Learning

Lust for Life, Shelley Therrien

Our daily experience is of a local world viewed through many expectations, and for good reason; it would be overwhelming to approach every social situation as totally new, without an ability to make predictive use of dispositions attributed to others. It is this ability to consistently form accurate expectations of the behaviour of others which allows us to find comfort in a home community.

We form these predictions based on our knowledge of those we meet and of our surroundings, only half remembering to remain aware that that what informed our understandings of things ages, changes, and evolves. And thus while we live our complex lives through convenient reference to our structures built to represent the things and people around us, the things those structures reference continue to exist and grow independently, half forgotten beneath our structured conceptions of them.
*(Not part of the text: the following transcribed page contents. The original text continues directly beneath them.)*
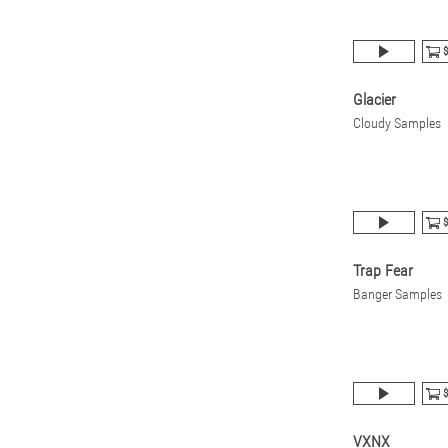
$
Glacier
Cloudy Samples
$
Trap Fear
Banger Samples
$
VXNX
Our friends often change into virtual strangers because we forget to find out who they are today while we are too busy in our pursuit of new opportunities apart from each other, even though the friendship itself can endure because of a mutual attachment to some long ago companionship and its’ half-forgotten structures. Our cities and homes change and grow and die literally beneath our feet, dispassionately requiring that our old structures of understanding them be forgotten and replaced with the new if we are to remain in touch with our locales. We fall in love with the idea and ideal of a time, place, person, or feeling and hold it beyond the point that we’ve since forgotten to care about the fate of who and what were involved in favour of our well-defined memories.
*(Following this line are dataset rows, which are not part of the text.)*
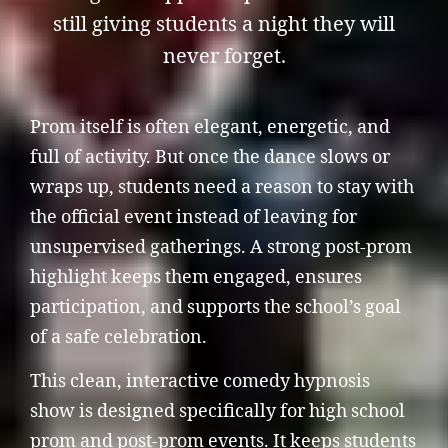
still giving students a night they will
never forget.
Prom itself is often elegant, energetic, and
full of activity. But once the dance slows or
wraps up, students need a reason to stay with
the official event instead of leaving for
unsupervised gatherings. A strong post-prom
highlight keeps them engaged, ensures
participation, and supports the school’s goal
of a safe celebration.
This clean, interactive comedy hypnosis
show is designed specifically for high school
prom and post-prom events. It keeps students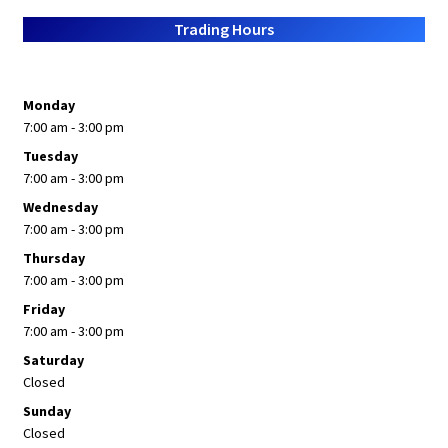
About Us
Trading Hours
Monday
7:00 am - 3:00 pm
Tuesday
7:00 am - 3:00 pm
Wednesday
7:00 am - 3:00 pm
Thursday
7:00 am - 3:00 pm
Friday
7:00 am - 3:00 pm
Saturday
Closed
Sunday
Closed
Eventually, the grind of repetition can take away from our daily experiences that which gives them the flavour we crave as a playful species, and our conceptual structures ossify in our minds as a natural outgrowth of such daily stagnation. More than merely boring us, a life of repetition hastens our forgetting of the changing nature of the world outside of our lives which we base our expectations on.

But the structures we impose upon the world are not set in any stone more binding than we allow them to become bound by. The most plain features of daily experience and the most traversed of local paths becomes phenomenal when taken slowly and inquisitively, in the spirit of building new structures and examining old. In this truth is contained a significant feature of the “forgotten”: that which we forget can be learned anew, if only we care to commit ourselves to that learning.

As inquisitive minds and playful beings, the ability to forget our surroundings and rediscover our relationships with friends, family, and places allows us the unexpected luxury of forgetting the richness of our every day experiences and the wonder of reconnecting with them at will or by surprise. Those who would consider the “forgotten” merely in negative terms would do well to remember something beautiful.